FRANKFURT (DEUTSCHE-BOERSE AG) - Ob die EZB nächste Woche und die US-Notenbank übernächste Woche die Zinsen weiter anheben werden, ist ungewiss. Gewiss sind aber die schon jetzt höheren Zinsen, die Anleihen wieder attraktiv gemacht haben - nicht nur Unternehmens-, sondern auch Staatsanleihen. Beispiele aus dem Mittelstandssegment zeigen aber auch, wie wichtig die richtige Wahl ist.
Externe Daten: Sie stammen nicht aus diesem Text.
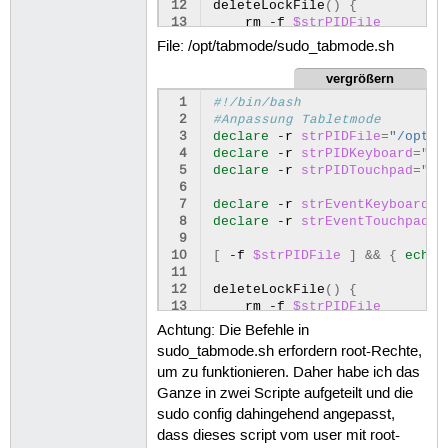
12
deleteLockFile
()
{
13
rm
-f
$strPIDFile
14
}
File: /opt/tabmode/sudo_tabmode.sh
15
16
trap
"deleteLockFile ; exit 1
vergrößern
17
 1
#!/bin/bash
18
echo
$$
>
$strPIDFile
 2
#Anpassung Tabletmode
19
 3
declare
-r
strPIDFile
=
"/opt/t
20
if
[
-f
$strPIDKeyboard
]
||
 4
declare
-r
strPIDKeyboard
=
"/o
21
sudo
/opt/tabmode/sudo_tabmo
 5
declare
-r
strPIDTouchpad
=
"/o
22
 6
23
gdbus
call
--session
--dest
 7
declare
-r
strEventKeyboard
=
"
24
 8
declare
-r
strEventTouchpad
=
"
25
gsettings
set
org.gnome.des
 9
26
else
10
[
-f
$strPIDFile
]
&&
{
echo
27
gdbus
call
--session
--dest
11
28
12
deleteLockFile
()
{
29
gsettings
set
org.gnome.des
13
rm
-f
$strPIDFile
30
14
}
31
sudo
Achtung: Die Befehle in
15
32
fi
sudo_tabmode.sh erfordern root-Rechte,
16
trap
"deleteLockFile ; exit 1
33
um zu funktionieren. Daher habe ich das
17
34
waydroid
session
stop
8. September 2023. FRANKFURT (Börse Frankfurt). Vor der am kommenden Donnerstag anstehenden EZB-Sitzung hält die Unsicherheit über den weiteren Zinspfad an. "Die wirtschaftlichen Perspektiven in der Eurozone haben sich zuletzt weiter eingetrübt, zudem scheint der Inflationsgipfel überschritten", bemerkt Rentenhändler Tim Oechsner von der Steubing AG. Gleichzeitig halte sich die Inflation hartnäckiger als gedacht. Auch der Helaba zufolge sind datenseitig sowohl Argumente für Zinserhöhungen vorhanden als auch dafür, zumindest eine Pause einzulegen. "Uneinheitlich sind auch die jüngsten Kommentare der Geldpolitiker", ergänzt Analyst Ralf Umlauf. An den Geldmärkten wird aktuell eine Zinserhöhung durch die EZB nächste Woche mit einer Wahrscheinlichkeit von 40 Prozent eingepreist, eine Zinserhöhung bis zum Jahresende mit 70 Prozent.

"Die Märkte sind unschlüssig, daher gab es unter dem Strich nicht viel Bewegung", berichtet Arthur Brunner von der ICF Bank. Zehnjährige Bundesanleihen rentieren am Freitagmorgen mit 2,58 Prozent, vergangenen Freitag waren es 2,47 Prozent. Zehnjährige US-Treasuries werfen 4,21 Prozent ab nach 4,11 Prozent vor einer Woche.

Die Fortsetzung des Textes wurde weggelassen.